What this task involves: The answer is to be the lines of the material from its start through the line containing "Київській області, що", each copied exactly; no pictures.

Data for the task:

-*-*-

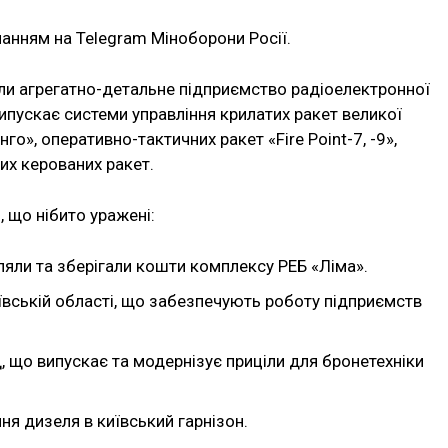
анням на Telegram Міноборони Росії.
или агрегатно-детальне підприємство радіоелектронної
пускає системи управління крилатих ракет великої
о», оперативно-тактичних ракет «Fire Point-7, -9»,
их керованих ракет.
 що нібито уражені:
яли та зберігали кошти комплексу РЕБ «Ліма».
Київській області, що забезпечують роботу підприємств
, що випускає та модернізує приціли для бронетехніки
я дизеля в київський гарнізон.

-*-*-

Exercise output:
анням на Telegram Міноборони Росії.
или агрегатно-детальне підприємство радіоелектронної
пускає системи управління крилатих ракет великої
о», оперативно-тактичних ракет «Fire Point-7, -9»,
их керованих ракет.
 що нібито уражені:
яли та зберігали кошти комплексу РЕБ «Ліма».
Київській області, що забезпечують роботу підприємств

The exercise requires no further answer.